The prediction models here use Keras with TensorFlow backend, and make use of some OpenCV tools.
This is to implement some of the architectures described in "Beyond Short Snippets: Deep Networks for Video Classification" in an effort to incorporate temporal information as an improvement over the static CNN model below.
The model in cnn_lstm_prediction.py is three convolution layers (each extended in the time dimension), flatten and fully-connected layers, stacked stateful recurrent (LSTM) layers, and a final full-connected layer for the output; more details in the comments here. Example invocations are at the top of the model script.
The aim of this project is to train a deep CNN model to learn driving speeds from a dashboard camera such that it can be used for predicting speeds in the future. Please see cnn_prediction_model.py for model details on the model and experiment design.
To train:
./cnn_prediction.py -v <path to test video> -d <path to truth data>
To test the model:
./cnn_prediction.py --test --skipTraining -v <path to test video> -d <path to truth data>
The test results will be written to "speed_test.json" and plotted, and the RMSE will be calculated.
There are a number of suggestions for improving these models, some listed below:
- Tune the optmizer learning rate and other params (currently using Keras standards). A good approach would be to decrease the learning rate as a function of epochs.

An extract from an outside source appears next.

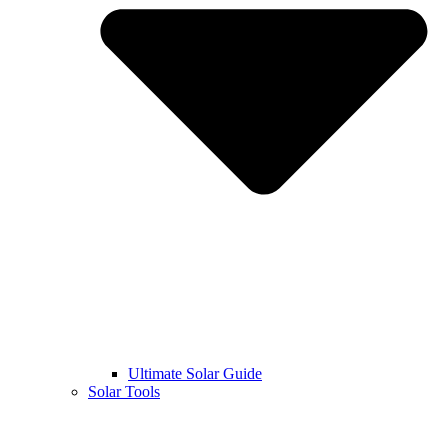
Ultimate Solar Guide
Solar Tools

- Layer weights are initialized with Gaussian scaled by fan-in, recommended as best-practice, but there are other options worth exploring; Keras offers initializations like Glorot and LeCun uniforms -- docs here.

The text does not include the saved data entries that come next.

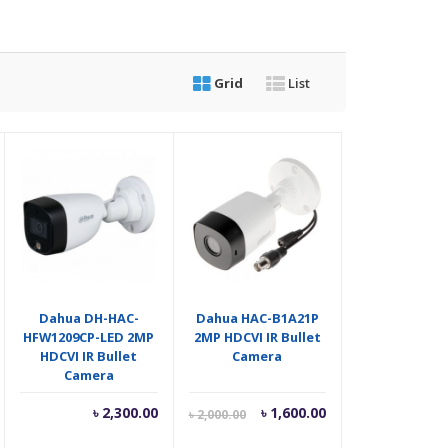
Grid
List
Dahua DH-HAC-
Dahua HAC-B1A21P
HFW1209CP-LED 2MP
2MP HDCVI IR Bullet
HDCVI IR Bullet
Camera
Camera
riginal
Current
Original
৳
2,300.00
৳
1,600.00
৳
2,000.00
rice
price
price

- Parallel networks, one running on the raw video frames, the other running on optical flow feature points. However, Vinyals et al. show the addition of feature tracking has marginal improvement over the baseline.
- A deeper network, perhaps like the "End-to-end Self-driving" model. Larger layers would help, considering the relatively large input frames (480x640).
- Occlude areas of poor video format, and similalryl crop the input stream to only the visual areas with significant info (like ignoring the sky).